If a picture appears in the records, leave it out and transcribe the rest exactly.

## Records
- Opening Delimiter -
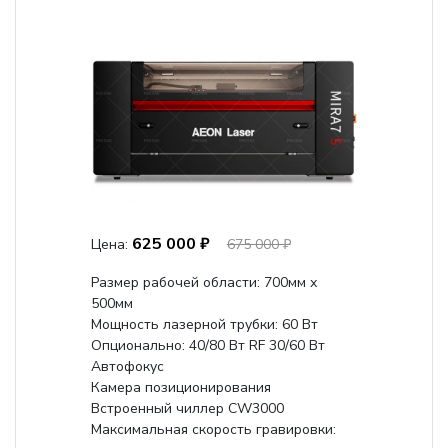
625 000 ₽
Цена:
675 000 ₽
Размер рабочей области: 700мм х
500мм
Мощность лазерной трубки: 60 Вт
Опционально: 40/80 Вт RF 30/60 Вт
Автофокус
Камера позиционирования
Встроенный чиллер CW3000
Максимальная скорость гравировки:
- Closing Delimiter -
## Solution below
625 000 ₽
Цена:
675 000 ₽
Размер рабочей области: 700мм х
500мм
Мощность лазерной трубки: 60 Вт
Опционально: 40/80 Вт RF 30/60 Вт
Автофокус
Камера позиционирования
Встроенный чиллер CW3000
Максимальная скорость гравировки:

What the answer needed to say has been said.